— Разумеется, а как же иначе? Разве непонятно? Мне выпала роль старшей компаньонки молодой королевы — и её старшей сестры, и её главной придворной дамы. Я буду постоянно находиться при ней, в её обществе. Я вдова, а считается, что вдова — это уже не женщина, а отжившая своё старуха. Но мне всего тридцать четыре года, я в расцвете женственности, не принимала монашеских обетов и совершенно не обязана отказываться от плотских радостей. Меня не увлекают охающие и ахающие воздыхатели с пламенным взором, падающие в обморок у моих ног: мне нужна настоящая, чувственная, телесная любовь. Доставьте мне настоящее удовольствие, и вы найдёте во мне верного друга. Подумайте, кто может хотя бы мечтать о том, чтобы оплодотворять лоно королевы Англии, деля в то же время спальню и с королевой Сицилии? Вы уподобитесь самому султану, в серале которого роль готовых на всё одалисок исполнят две королевы.
— И вы говорите, что Беренгария об этом знает?
— Да. Не то чтобы она вполне решилась, и пока она считает, что вам ничего не известно. Но она уже к вам благоволит, и, когда смотрит на вас, глаза её полны удивления.
Снова воцарилось молчание. Андре Сен-Клер изо всех сил пытался сохранить непроницаемое выражение лица и подавить волну тошноты, которая подступила к горлу вовсе не из-за перспективы обзавестись двумя любовницами королевской крови, но из-за полнейшего, грубого, неприкрытого пренебрежения к его чести, выказанного Ричардом Плантагенетом и его сестрой. Сознавая, что говорить и действовать в данных обстоятельствах следует с величайшей осторожностью, он стал мысленно считать удары своего сердца и, лишь досчитав до двадцати, выпрямился и откашлялся.

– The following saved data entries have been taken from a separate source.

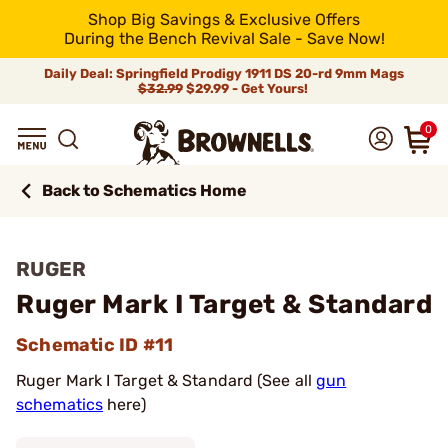
Shop Big Savings & Exclusive Offers
During the Bench Revival Sale - Save Now!
Daily Deal: Springfield Prodigy 1911 DS 20-rd 9mm Mags
$32.99
$29.99 - Get Yours!
0
Back to Schematics Home
RUGER
Ruger Mark I Target & Standard
Schematic ID #11
Ruger Mark I Target & Standard (See all
gun
schematics
here)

— Что ж, мадам... — выдавил он. — Мне... мне надо это обдумать. У меня... были несколько иные планы. Я собираюсь вступить в орден Храма... Во всяком случае, собирался до настоящего момента. Сейчас я просто не знаю, что мне делать, разве что отложить решение до утра, а там видно будет. Дело в том, что мы не можем... достичь желаемого, ибо я остаюсь послушником Храма. Мне нужно освободиться от послушания — к счастью, я ещё не принял монашеский чин — и снова стать рыцарем вашего брата. После этого, полагаю, дальнейшее может пройти более гладко.
— Да, возможно, всё возможно.
Голос Иоанны, когда она подалась к Андре, притягивая его лицо к своему жадному рту, был едва ли громче дыхания. Едва их губы соприкоснулись, молодого рыцаря неожиданно охватила дрожь пробудившегося желания, такого сильного, какого он до сей поры просто себе не представлял. Он совсем потерял голову, напрочь забыл о благоразумии, но тут в средней пещере кто-то громко откашлялся, и это мигом охладило порыв Андре.

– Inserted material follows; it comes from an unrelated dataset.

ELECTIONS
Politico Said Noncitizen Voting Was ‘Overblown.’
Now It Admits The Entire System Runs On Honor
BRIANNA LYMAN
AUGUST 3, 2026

Иоанна и Сен-Клер отпрянули друг от друга. Андре выпрямился, обнажил меч и вышел в первую пещеру, где увидел сонного воина, шумно мочащегося на стену.
Снаружи вой ветра наконец стихал, суля скорую ночную тишину.

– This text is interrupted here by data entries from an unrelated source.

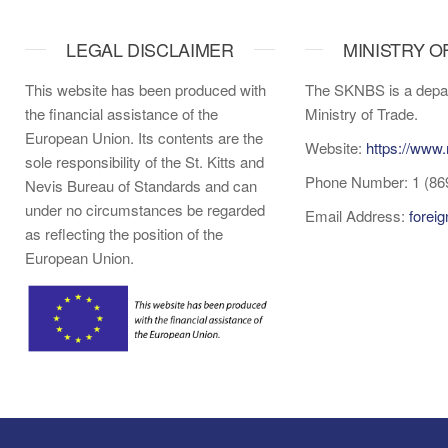
LEGAL DISCLAIMER
MINISTRY O
This website has been produced with
The SKNBS is a depar
the financial assistance of the
Ministry of Trade.
European Union. Its contents are the
Website:
https://www.
sole responsibility of the St. Kitts and
Phone Number: 1 (86
Nevis Bureau of Standards and can
under no circumstances be regarded
Email Address:
forei
as reflecting the position of the
European Union.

Андре вернулся в дальнюю пещеру, пожелал мадам Иоанне доброй ночи, после чего вернулся к своей постели, злясь на себя и дивясь тому, каким же надо быть дураком, чтобы не воспользоваться такой изумительной возможностью. Однако не успела у него промелькнуть эта мысль, как он уразумел, что нелепое стечение обстоятельств подвигло его совершить правильный поступок. Не поддавшись нечистым желаниям, он уберёг свою честь.
С тяжёлым сердцем Андре растянулся на самодельной постели, уверенный, что остаток ночи проведёт без сна. А затем перед его мысленным взором, словно вспышка света, отразившаяся от далёкого пруда, возникло хорошо знакомое лицо — и он неожиданно улыбнулся, дивясь тому, как часто нелепые мечты превращаются в действительность. Теперь он знал, каким будет его путь. Андре снова улыбнулся, а спустя несколько мгновений уже вовсю храпел.
ГЛАВА 7
— А, вот и ты, Сен-Клер. И в какой преисподней тебя носило?
Андре повернулся в сторону открытой двери, от которой донёсся голос. В комнату вошёл брат Жюстин, глядя не на Сен-Клера, а на пергамент в своей руке. Попав с яркого солнца в полумрак прихожей, где сидел, дожидаясь его, Андре, наставник послушников не мог разобрать написанного. Наконец он раздражённо хлопнул пергаментом по бедру и принялся близоруко озираться, пока не заметил в дальнем конце комнаты Андре.
Двое писцов, сидевших слева и справа от Сен-Клера, с виду были поглощены переписыванием документов, но оба, склонив головы набок, увлечённо прислушивались. Они чуяли, что грядёт нечто интересное, и старались уловить все нюансы голоса брата Жюстина.
Не так давно Сен-Клер почти ворвался в эту комнату и сразу потребовал, чтобы двое писцов немедленно отправились на поиски наставника послушников и привели его, как только найдут. Грамотеи, ясное дело, попытались отвертеться, указывая, что у них дел по горло и им некогда бегать по поручениям, но Андре выхватил длинный меч, и у обоих мигом пропало желание спорить. Ни один из них ещё не вернулся, зато пришёл брат Жюстин, причём он явно знал, что здесь его дожидается Сен-Клер.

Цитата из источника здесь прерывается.